To solve the problem, we will follow these steps: ### Step 1: Understand the Initial Conditions A particle of mass `4m` is initially at rest. When it explodes, it breaks into three fragments with masses `m`, `m`, and `2m`. **Hint:** Remember that the initial momentum of the system is zero since the particle is at rest. ### Step 2: Analyze the Final Conditions After the explosion, two fragments of masses `m` and `2m` move with equal speeds `v` in opposite directions.

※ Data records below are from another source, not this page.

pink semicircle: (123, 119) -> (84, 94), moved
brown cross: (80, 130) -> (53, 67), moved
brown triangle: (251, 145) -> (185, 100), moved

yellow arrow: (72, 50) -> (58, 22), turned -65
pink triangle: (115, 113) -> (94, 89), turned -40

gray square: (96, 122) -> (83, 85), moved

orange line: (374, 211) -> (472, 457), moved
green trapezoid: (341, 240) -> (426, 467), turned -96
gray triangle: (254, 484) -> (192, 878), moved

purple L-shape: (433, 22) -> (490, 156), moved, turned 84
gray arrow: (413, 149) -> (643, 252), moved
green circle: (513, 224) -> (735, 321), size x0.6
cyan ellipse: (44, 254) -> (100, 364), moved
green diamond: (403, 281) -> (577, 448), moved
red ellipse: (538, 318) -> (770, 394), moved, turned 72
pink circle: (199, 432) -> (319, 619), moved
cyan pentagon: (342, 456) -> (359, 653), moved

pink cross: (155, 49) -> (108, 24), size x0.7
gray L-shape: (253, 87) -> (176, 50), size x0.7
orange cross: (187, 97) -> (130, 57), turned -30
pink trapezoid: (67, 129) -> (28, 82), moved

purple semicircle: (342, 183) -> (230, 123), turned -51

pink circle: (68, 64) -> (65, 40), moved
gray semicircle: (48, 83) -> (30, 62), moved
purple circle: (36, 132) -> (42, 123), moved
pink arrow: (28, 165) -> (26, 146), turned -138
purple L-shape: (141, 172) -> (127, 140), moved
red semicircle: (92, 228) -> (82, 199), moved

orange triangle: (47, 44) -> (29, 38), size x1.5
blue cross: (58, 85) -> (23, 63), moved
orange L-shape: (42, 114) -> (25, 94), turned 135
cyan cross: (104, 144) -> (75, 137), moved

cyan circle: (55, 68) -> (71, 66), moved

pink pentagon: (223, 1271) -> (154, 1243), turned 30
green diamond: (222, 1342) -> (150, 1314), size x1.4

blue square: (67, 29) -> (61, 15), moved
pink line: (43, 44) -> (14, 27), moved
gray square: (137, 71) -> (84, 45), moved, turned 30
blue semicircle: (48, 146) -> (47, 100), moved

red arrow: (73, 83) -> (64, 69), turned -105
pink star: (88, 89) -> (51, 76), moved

Let’s denote the speed of the third fragment (mass `m`) as `v1`. **Hint:** The direction of the velocities is important; assign a positive direction for clarity. ### Step 3: Apply Conservation of Momentum Since there are no external forces acting on the system, the total momentum before the explosion must equal the total momentum after the explosion. - Initial momentum = 0 (since the particle was at rest) - Final momentum = (mass of 2m) * (velocity of 2m) + (mass of m) * (velocity of m) + (mass of m) * (velocity of m) Setting up the equation: \[ 0 = 2m(-v) + mv1 + mv \] This simplifies to: \[ 0 = -2mv + mv1 + mv \] Rearranging gives: \[ mv1 = 2mv - mv \] \[ mv1 = mv \] \[ v1 = v \] **Hint:** Use the conservation of momentum to relate the velocities of the fragments. ### Step 4: Calculate the Kinetic Energy of Each Fragment Now, we can calculate the kinetic energy of each fragment after the explosion. - Kinetic energy of mass `2m` moving with speed `v`: \[ KE_{2m} = \frac{1}{2} \cdot 2m \cdot v^2 = mv^2 \] - Kinetic energy of one mass `m` moving with speed `-v`: \[ KE_{m} = \frac{1}{2} \cdot m \cdot v^2 = \frac{1}{2} mv^2 \] - Kinetic energy of the other mass `m` moving with speed `v1` (which we found to be equal to `v`): \[ KE_{m} = \frac{1}{2} \cdot m \cdot v^2 = \frac{1}{2} mv^2 \] ### Step 5: Total Kinetic Energy After Explosion Now, we sum the kinetic energies of all fragments: \[ KE_{total} = KE_{2m} + KE_{m} + KE_{m} \] \[ KE_{total} = mv^2 + \frac{1}{2} mv^2 + \frac{1}{2} mv^2 \] \[ KE_{total} = mv^2 + mv^2 = 2mv^2 \] ### Step 6: Determine the Total Mechanical Energy Released Since the initial kinetic energy was zero (the particle was at rest), the total mechanical energy released in the explosion is equal to the total kinetic energy after the explosion: \[ \text{Total Mechanical Energy Released} = KE_{total} = 2mv^2 \] ### Conclusion Thus, the total mechanical energy released in the process of explosion is: \[ \boxed{2mv^2} \] ---